His love of the little-played 12-string and the cyber world changed his musical life - it set him on a course that eventually intersected with the inventor of the 12-string bass.
"Through the Internet, I started talking with Bob Singer, the man who owns the company Waterstone Musical Instruments," Jim said. "Waterstone started making 12-string basses in December of 2004 and I started telling about the things I'd like to see done with the instruments."
Singer liked what he heard from Jim and entered into an artist endorsement agreement with him in 2005. Singer then introduced Jim to one his idols in August of that year.
"I finally got to meet Tom Petersson then," Jim said. "I got to hang out back stage and talk to him before and after the show. It was like he had all the time in the world."
Waterstone has started producing bass guitars for Petersson - the traditional four-string variety. Jim and Cheap Trick's bass player remained in contact.
"A while back, I contacted Bob Singer about making a 32-inch, 12-string red-sparkle bass, but I asked him to make it with the same body as a large-scale 34-inch bass."
Singer made five prototypes of the model. He gave one to Jim and sent one to Petersson.

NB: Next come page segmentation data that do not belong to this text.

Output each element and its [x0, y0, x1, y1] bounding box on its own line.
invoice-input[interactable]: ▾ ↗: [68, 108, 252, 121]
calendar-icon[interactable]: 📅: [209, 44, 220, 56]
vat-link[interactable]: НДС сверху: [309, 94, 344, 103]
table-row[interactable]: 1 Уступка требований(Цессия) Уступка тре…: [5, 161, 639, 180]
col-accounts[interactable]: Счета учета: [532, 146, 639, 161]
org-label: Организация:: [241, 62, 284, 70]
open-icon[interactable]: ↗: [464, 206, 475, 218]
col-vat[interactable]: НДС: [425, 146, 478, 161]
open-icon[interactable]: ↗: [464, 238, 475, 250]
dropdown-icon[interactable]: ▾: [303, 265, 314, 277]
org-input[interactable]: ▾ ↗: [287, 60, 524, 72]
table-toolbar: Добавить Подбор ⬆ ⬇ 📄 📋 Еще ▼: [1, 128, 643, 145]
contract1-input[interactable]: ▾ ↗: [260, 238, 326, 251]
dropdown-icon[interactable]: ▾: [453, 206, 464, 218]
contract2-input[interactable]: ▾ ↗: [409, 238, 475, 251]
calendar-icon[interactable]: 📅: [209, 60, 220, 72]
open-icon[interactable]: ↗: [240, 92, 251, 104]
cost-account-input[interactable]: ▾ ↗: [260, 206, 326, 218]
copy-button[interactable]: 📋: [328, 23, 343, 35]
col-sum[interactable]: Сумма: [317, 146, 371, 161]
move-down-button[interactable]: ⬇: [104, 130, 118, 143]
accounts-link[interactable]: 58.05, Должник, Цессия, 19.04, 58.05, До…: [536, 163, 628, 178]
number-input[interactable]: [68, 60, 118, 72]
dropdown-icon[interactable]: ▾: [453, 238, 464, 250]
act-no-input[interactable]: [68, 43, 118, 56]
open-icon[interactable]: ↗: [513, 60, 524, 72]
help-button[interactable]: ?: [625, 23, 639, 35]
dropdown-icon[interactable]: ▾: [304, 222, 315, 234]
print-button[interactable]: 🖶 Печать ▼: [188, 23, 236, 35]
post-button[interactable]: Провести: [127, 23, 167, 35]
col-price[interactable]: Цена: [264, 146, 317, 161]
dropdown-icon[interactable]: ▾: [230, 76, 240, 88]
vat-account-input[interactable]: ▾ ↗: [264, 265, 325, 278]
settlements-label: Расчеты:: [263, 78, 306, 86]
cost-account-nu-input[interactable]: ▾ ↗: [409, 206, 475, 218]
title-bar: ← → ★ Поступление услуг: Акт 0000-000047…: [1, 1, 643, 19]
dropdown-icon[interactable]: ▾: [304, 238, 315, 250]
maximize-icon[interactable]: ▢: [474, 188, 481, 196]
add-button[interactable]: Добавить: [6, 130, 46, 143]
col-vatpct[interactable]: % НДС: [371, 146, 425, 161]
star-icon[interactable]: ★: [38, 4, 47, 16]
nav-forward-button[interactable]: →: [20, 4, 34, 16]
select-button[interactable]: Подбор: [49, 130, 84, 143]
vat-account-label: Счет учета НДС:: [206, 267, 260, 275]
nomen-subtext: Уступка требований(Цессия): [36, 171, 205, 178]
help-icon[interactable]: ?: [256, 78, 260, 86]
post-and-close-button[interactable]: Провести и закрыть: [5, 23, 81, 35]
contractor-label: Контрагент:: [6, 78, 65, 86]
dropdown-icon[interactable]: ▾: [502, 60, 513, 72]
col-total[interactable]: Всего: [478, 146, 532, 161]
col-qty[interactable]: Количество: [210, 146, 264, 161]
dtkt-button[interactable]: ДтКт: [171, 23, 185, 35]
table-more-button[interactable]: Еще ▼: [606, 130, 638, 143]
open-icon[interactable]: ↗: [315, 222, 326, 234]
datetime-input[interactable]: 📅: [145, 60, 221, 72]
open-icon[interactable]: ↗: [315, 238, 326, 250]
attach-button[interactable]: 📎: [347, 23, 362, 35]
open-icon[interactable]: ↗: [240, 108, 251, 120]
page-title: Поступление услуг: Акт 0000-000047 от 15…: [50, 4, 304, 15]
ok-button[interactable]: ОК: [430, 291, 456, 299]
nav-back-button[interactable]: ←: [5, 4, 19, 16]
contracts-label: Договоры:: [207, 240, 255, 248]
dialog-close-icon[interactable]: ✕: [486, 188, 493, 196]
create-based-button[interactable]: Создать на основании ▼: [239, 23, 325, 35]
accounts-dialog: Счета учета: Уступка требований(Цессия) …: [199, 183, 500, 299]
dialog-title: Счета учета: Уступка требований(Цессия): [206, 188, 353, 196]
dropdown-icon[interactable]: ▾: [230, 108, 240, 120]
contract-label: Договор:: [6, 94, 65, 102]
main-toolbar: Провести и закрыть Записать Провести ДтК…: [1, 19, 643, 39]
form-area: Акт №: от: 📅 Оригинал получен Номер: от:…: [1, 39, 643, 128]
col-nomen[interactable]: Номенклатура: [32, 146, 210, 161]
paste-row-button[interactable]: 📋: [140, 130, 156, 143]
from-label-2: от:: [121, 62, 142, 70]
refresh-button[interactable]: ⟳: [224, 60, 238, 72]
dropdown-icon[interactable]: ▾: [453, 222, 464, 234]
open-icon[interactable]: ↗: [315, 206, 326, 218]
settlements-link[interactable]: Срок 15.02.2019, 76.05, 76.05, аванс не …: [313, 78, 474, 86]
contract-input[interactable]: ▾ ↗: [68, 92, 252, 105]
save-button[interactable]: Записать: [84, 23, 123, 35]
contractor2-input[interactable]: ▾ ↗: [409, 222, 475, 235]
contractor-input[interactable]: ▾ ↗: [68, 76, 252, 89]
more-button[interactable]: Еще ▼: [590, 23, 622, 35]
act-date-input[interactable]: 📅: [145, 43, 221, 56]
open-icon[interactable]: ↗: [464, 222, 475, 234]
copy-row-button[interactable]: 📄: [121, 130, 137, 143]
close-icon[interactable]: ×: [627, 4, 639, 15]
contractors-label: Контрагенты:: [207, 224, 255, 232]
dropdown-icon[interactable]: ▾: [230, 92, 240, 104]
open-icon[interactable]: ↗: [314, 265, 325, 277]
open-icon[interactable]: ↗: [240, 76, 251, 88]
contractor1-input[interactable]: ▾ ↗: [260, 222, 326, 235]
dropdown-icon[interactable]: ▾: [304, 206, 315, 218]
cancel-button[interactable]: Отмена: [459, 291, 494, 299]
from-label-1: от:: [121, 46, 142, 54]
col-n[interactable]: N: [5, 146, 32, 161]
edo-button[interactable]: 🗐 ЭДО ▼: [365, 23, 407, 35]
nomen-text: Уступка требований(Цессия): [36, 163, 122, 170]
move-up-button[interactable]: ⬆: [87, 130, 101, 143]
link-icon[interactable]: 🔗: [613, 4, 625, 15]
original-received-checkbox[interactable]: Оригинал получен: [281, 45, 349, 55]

"Actually, Petersson wasn't interested in a medium scale - the 32-inch bass. So he never even opened the box," Jim said. "Anyway, I went to Nashville about two weeks ago and picked up the new bass there. Then I went to a Cheap Trick concert because Tom was having a little trouble with his bass set-ups. While I was there I asked Tom if he'd tried the medium-scale bass out. He said he wasn't interested. He just didn't think he liked the sound."
Jim convinced him to try the instrument.
"He took it out and stage and I haven't seen it since."
Jim doesn't know when he'll get his medium-scale, 12-string back from Petersson, but he'll see Cheap Trick's bassist soon.
"It's great. I'll be doing some set-ups for Petersson and showing his roadie how to prepare the basses," Jim said. "It's really kind of cool."